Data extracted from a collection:
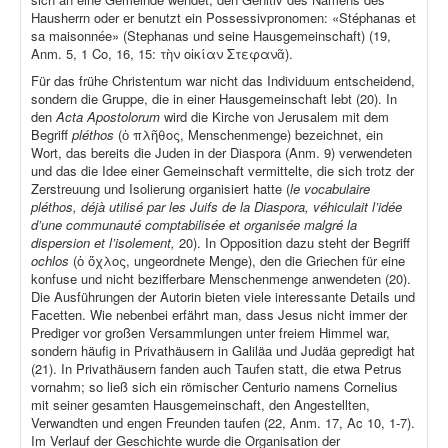
Hausherrn oder er benutzt ein Possessivpronomen: «Stéphanas et
sa maisonnée» (Stephanas und seine Hausgemeinschaft) (19,
Anm. 5, 1 Co, 16, 15: τὴν οἰκίαν Στεφανᾶ).
Für das frühe Christentum war nicht das Individuum entscheidend,
sondern die Gruppe, die in einer Hausgemeinschaft lebt (20). In
den
Acta Apostolorum
wird die Kirche von Jerusalem mit dem
Begriff
pléthos
(ὁ πλῆθος, Menschenmenge) bezeichnet, ein
Wort, das bereits die Juden in der Diaspora (Anm. 9) verwendeten
und das die Idee einer Gemeinschaft vermittelte, die sich trotz der
Zerstreuung und Isolierung organisiert hatte (
le vocabulaire
pléthos, déjà utilisé par les Juifs de la Diaspora, véhiculait l’idée
d’une communauté comptabilisée et organisée malgré la
dispersion et l’isolement,
20). In Opposition dazu steht der Begriff
ochlos
(ὁ ὄχλος, ungeordnete Menge), den die Griechen für eine
konfuse und nicht bezifferbare Menschenmenge anwendeten (20).
Die Ausführungen der Autorin bieten viele interessante Details und
Facetten. Wie nebenbei erfährt man, dass Jesus nicht immer der
Prediger vor großen Versammlungen unter freiem Himmel war,
sondern häufig in Privathäusern in Galiläa und Judäa gepredigt hat
(21). In Privathäusern fanden auch Taufen statt, die etwa Petrus
vornahm; so ließ sich ein römischer Centurio namens Cornelius
mit seiner gesamten Hausgemeinschaft, den Angestellten,
Verwandten und engen Freunden taufen (22, Anm. 17, Ac 10, 1-7).
Im Verlauf der Geschichte wurde die Organisation der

Requirement: When you have gone through the records above, say how many lines include the word "nicht", and write nothing besides that number.

Exercise output: 3